Apps used: Shot and edited with Oggl. Lens G2/Film BlackKeys XF

Backstory: This photo was taken in a beautiful light-filled restaurant in Toronto. The walls are lined with jar upon jar of pickles and preserves. The table next to us was unoccupied and the empty chair in the sunlight was begging to be photographed.

Nicki Fitz-Gerald

Co-author of The Art of iPhoneographyCentral. Founder of iPhoneographyCentral.com

3 Comments

  1. Nettie Edwards said:

    Thank you Nicki! I’m pleased as punch to discover my onions at the top of the page. 2009 seems a million years ago now doesn’t it?! i remember going into an Apple Store and asking if they had such a thing as a stylus. The shop assistant told me that there were none because the iPhone was designed to be used with a finger. I pulled out my iPhone 3G and showed him one of my collages and explained that I wanted something to help me work with fine detail. The chap looked at the screen and remarked “you’re doing THAT with your phone???” he asked if he could borrow it for a moment to show his manager and returned a few minutes later, muttering something about Apple having their own way of doing things and that had to be our way. So much for “Think Different”!!!

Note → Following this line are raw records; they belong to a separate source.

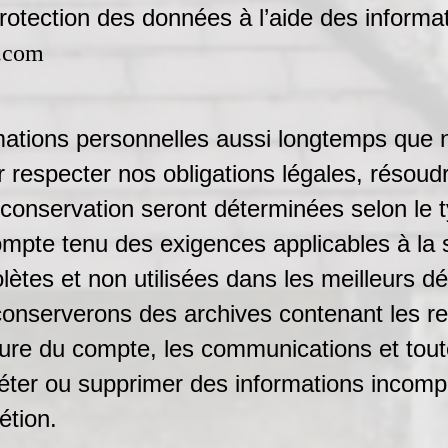
rotection des données à l’aide des informat
.com
ations personnelles aussi longtemps que n
 respecter nos obligations légales, résoudre
 conservation seront déterminées selon le t
 compte tenu des exigences applicables à la 
lètes et non utilisées dans les meilleurs dé
conserverons des archives contenant les 
ture du compte, les communications et tout
éter ou supprimer des informations incompl
étion.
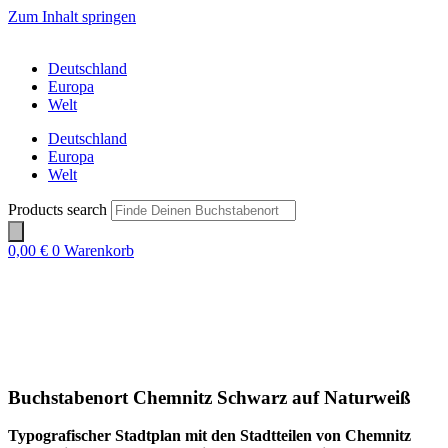
Zum Inhalt springen
Deutschland
Europa
Welt
Deutschland
Europa
Welt
Products search
0,00
€
0
Warenkorb
Buchstabenort Chemnitz Schwarz auf Naturweiß
Typografischer Stadtplan mit den Stadtteilen von Chemnitz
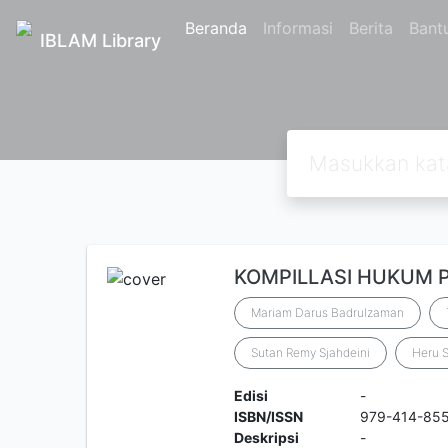
Beranda
Informasi
Berita
Bant
IBLAM Library
KOMPILLASI HUKUM 
Mariam Darus Badrulzaman
Sutan Remy Sjahdeini
Heru 
Edisi
-
ISBN/ISSN
979-414-85
Deskripsi
-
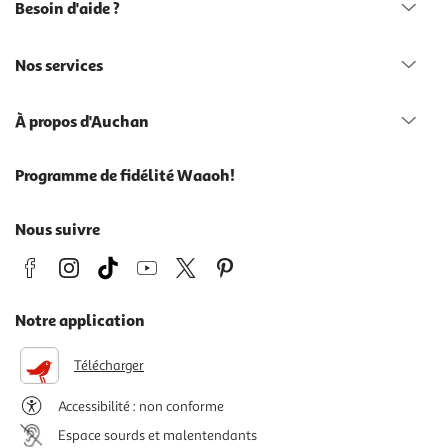
Besoin d'aide ?
Nos services
À propos d'Auchan
Programme de fidélité Waaoh!
Nous suivre
Notre application
Télécharger
Accessibilité : non conforme
Espace sourds et malentendants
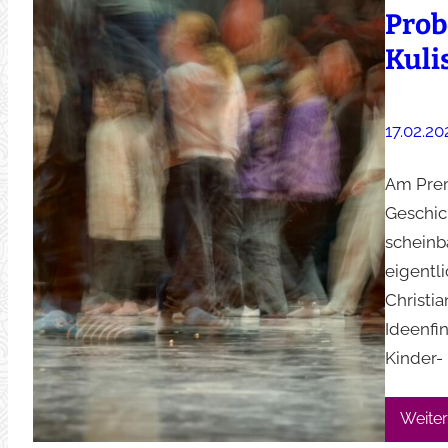
Prob
Kuli
17.02.20
Am Prem
Geschic
scheinb
eigentl
Christi
Ideenfi
Kinder-
Weiter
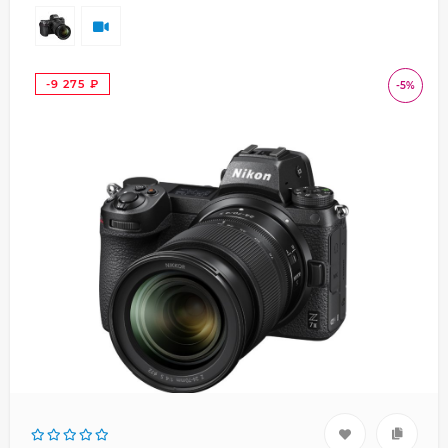
-9 275
-5%
₽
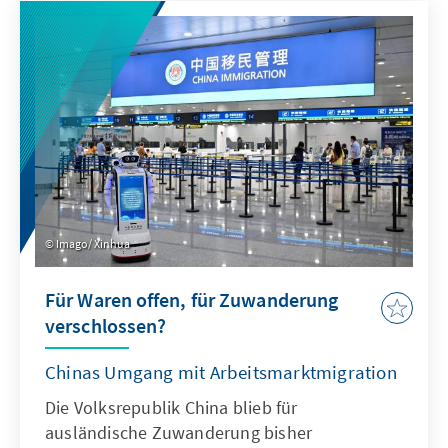
Antwort. Dafür bedarf es einer KI-Strategie,
die wesentliche Herausforderungen gezielt
adressiert und die Möglichkeiten von KI nach
ethischen Richtlinien aktiv nutzt, um effizient
abschrecken zu können.
Imago/ Xinhua
Für Waren offen, für Zuwanderung
verschlossen?
Chinas Umgang mit Arbeitsmarktmigration
Die Volksrepublik China blieb für
ausländische Zuwanderung bisher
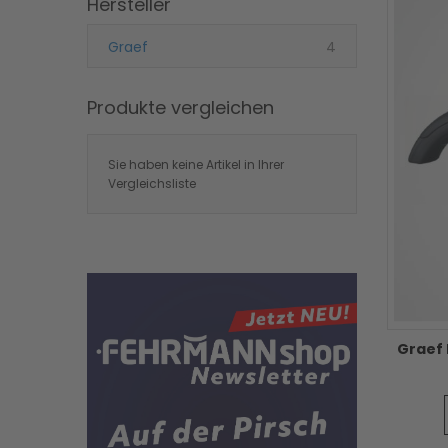
Hersteller
Artikel
Graef
4
Produkte vergleichen
Sie haben keine Artikel in Ihrer
Vergleichsliste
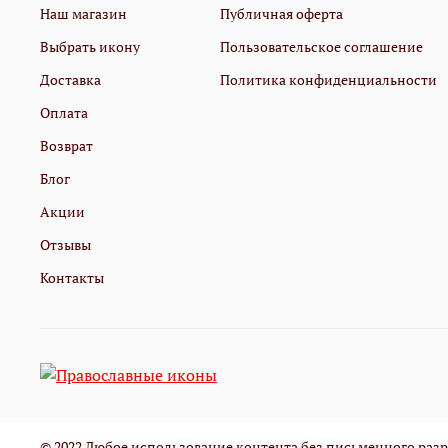
Наш магазин
Публичная оферта
Выбрать икону
Пользовательское соглашение
Доставка
Политика конфиденциальности
Оплата
Возврат
Блог
Акции
Отзывы
Контакты
© 2022 Любое использование контента без письменного ра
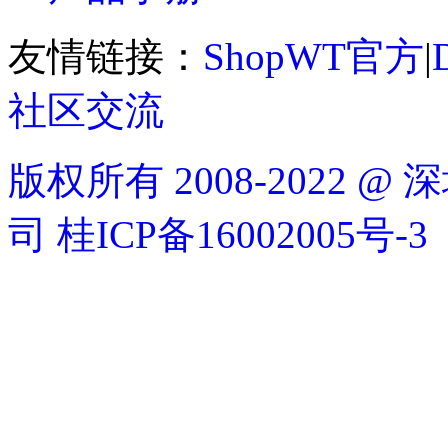
友情链接：
ShopWT官方
|
社区交流
版权所有 2008-2022
司
桂ICP备16002005号-3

    • Nicki Fitz-GeraldNicki Fitz-Gerald said:

      Glad you like the post. Those onions are so perfect!…and yes it does all seem to be long time ago in our seminal days of discovery. Do you remember Picture Show? and Iris Photo Suite? and discovering layering. Oh dear, I’ll blame it on the onions 😉 – Thanks again Nettie for your lovely contribution and loved the Apple stylus story.

  2. Tamara said:

    This week was a particularly lovely collection of images. I have been following Nettie for years back when I first found her in a Somerset mag when she was doing collages with her iPhone before there was even the term iphoneography! Her work always draws me in and gives me a sense of longing. Always in a good way.
    I have been screwing up the courage to put a couple of my own shots up on your flickr page…before doing that though, I just wanted to say that I eagerly await the weekly images – they are inspiring and I have learned so much from the artists who do post. Thank you for taking the time each week to cull thru the images and pick the cream of the crop. This is one viewer who appreciates it on a weekly basis!